Like other students who were at Columbine that day, Michael Johnson agrees the experience shaped him, but battles against allowing it to define him. He recognizes, however, that it's hard to escape the notoriety entirely.
"If people ask, I'll tell them," Johnson says, "but I like for them to get to know me first."
Johnson and his family are members of the Church of Jesus Christ Latter-day Saints. He, along with two other LDS students from Columbine wrote about their experiences in a recently released book, "Surviving Columbine," which emphasizes the role of religious faith in helping them recover.
The reputation of their school, however, remains a concern for some of the students who feel the media offered a distorted image of the school and the town that they knew.
"I never saw any bullying problems," Salmon says. "I'm sure it was there, but I never had any problems.
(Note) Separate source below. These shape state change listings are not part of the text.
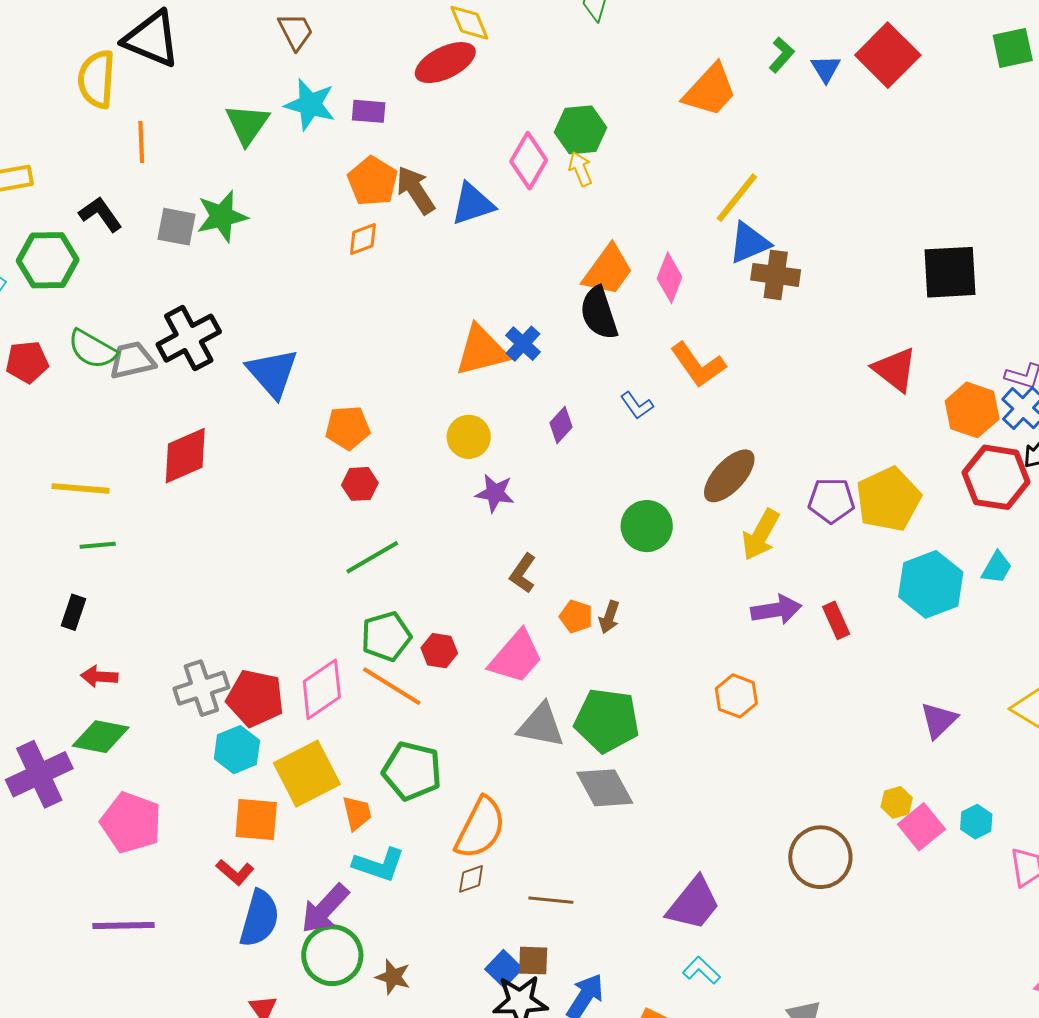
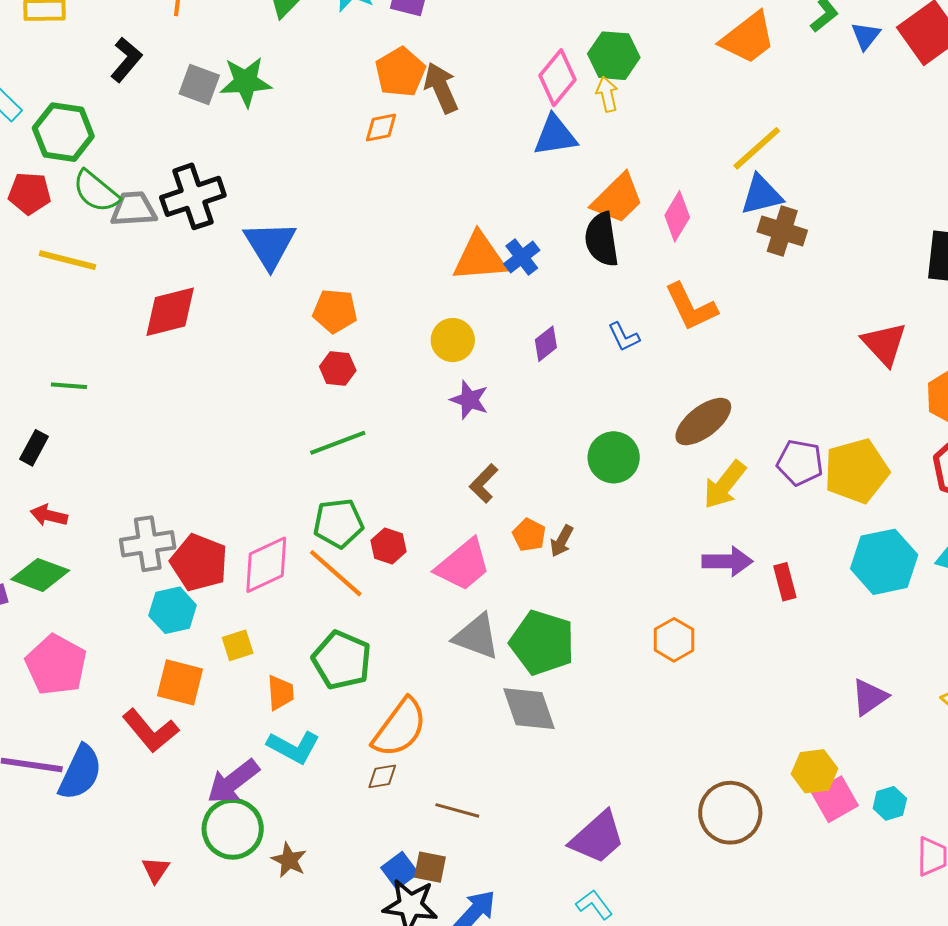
blue triangle: (473, 204) -> (555, 136), moved
black L-shape: (100, 214) -> (126, 60), turned 66
green hexagon: (48, 260) -> (63, 132), moved
yellow line: (80, 488) -> (68, 260), moved
yellow square: (307, 774) -> (238, 645), size x0.5
yellow hexagon: (897, 802) -> (814, 771), size x1.4
red L-shape: (235, 872) -> (150, 731), size x1.5
blue semicircle: (259, 918) -> (80, 772), moved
And it wasn't really a violent school. The lines between jocks and different cliques were not as heavy as the media makes it out to be."
But the storm created by the media attention continued to hang over the town, and its return to normalcy was perhaps delayed by further tragedies. In the years following the shootings, two Columbine sophomores were murdered at a Subway sandwich shop, and the mother of one of paralyzed survivors, Anne Marie Hochhalter, committed suicide.
But in some ways, insist the Columbine survivors, there is a positive legacy they carry with them today. They have a perspective on life - and perhaps a passion for it - they could not otherwise have achieved.
Salmon agrees that she was deprived of a "normal" high school experience. "That happened when I was a freshman in high school so my whole high school experience was pretty abnormal."
But today she says she realizes that "Columbine influenced me to make something of my life, and [to] enjoy my life," because she learned she says, "how easily it could be taken away."
Kwerneland says she felt her brother expressed it well when they recently spoke of Columbine.
He told her, "We have witnessed the good and the bad of things. We're different people for what we have seen. That doesn't make us bad and that doesn't make us good. It just makes us different."